▸ **TASK ITEM**: Exactly how many lines in the entries contain "Vyakaran"? Give that number alone.

▸ **DATA IN THIS EXERCISE**:

******

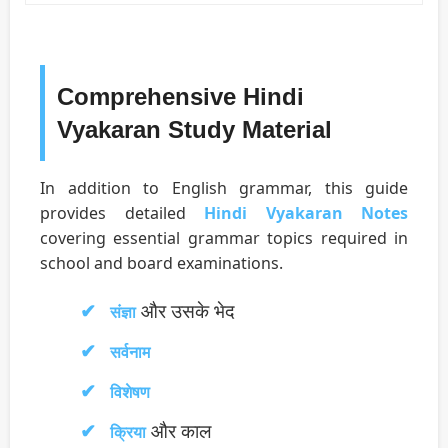
Comprehensive Hindi
Vyakaran Study Material
In addition to English grammar, this guide
provides detailed
Hindi Vyakaran Notes
covering essential grammar topics required in
school and board examinations.
और उसके भेद
संज्ञा
सर्वनाम
विशेषण
और काल
क्रिया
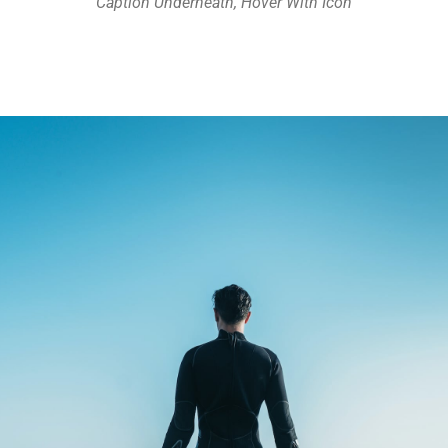
Caption Underneath, Hover With Icon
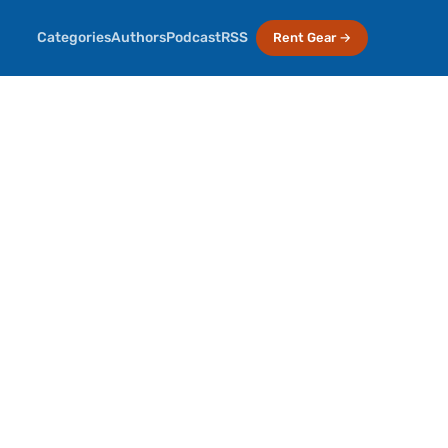
Categories
Authors
Podcast
RSS
Rent Gear →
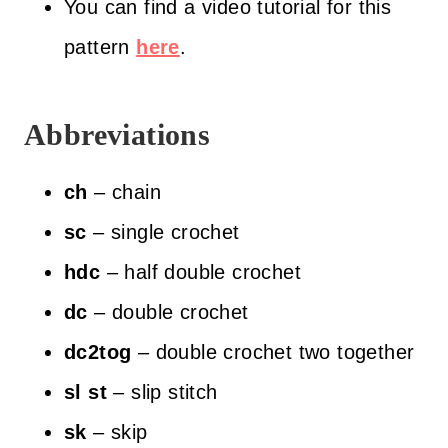
You can find a video tutorial for this
pattern
here
.
Abbreviations
ch
– chain
sc
– single crochet
hdc
– half double crochet
dc
– double crochet
dc2tog
– double crochet two together
sl
st
– slip stitch
sk
– skip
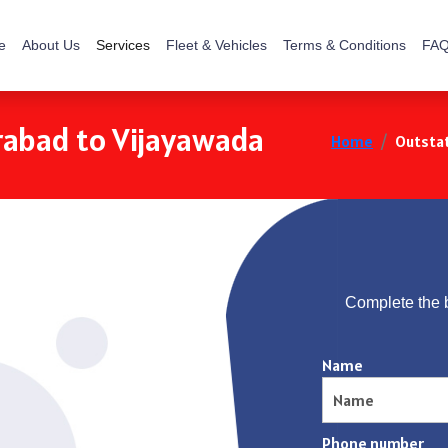
e
About Us
Services
Fleet & Vehicles
Terms & Conditions
FAQ
rabad to Vijayawada
Home
Outstat
Complete the 
Name
Phone number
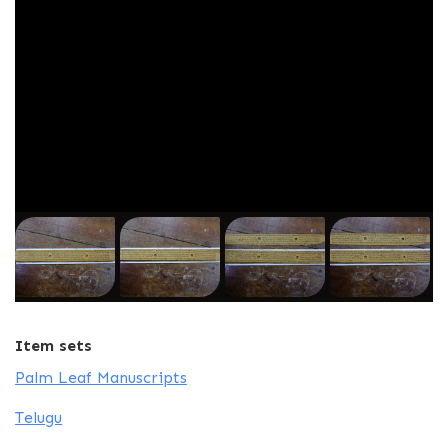
Item sets
Palm Leaf Manuscripts
Telugu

******

▸ **OUTPUT BELOW**: 2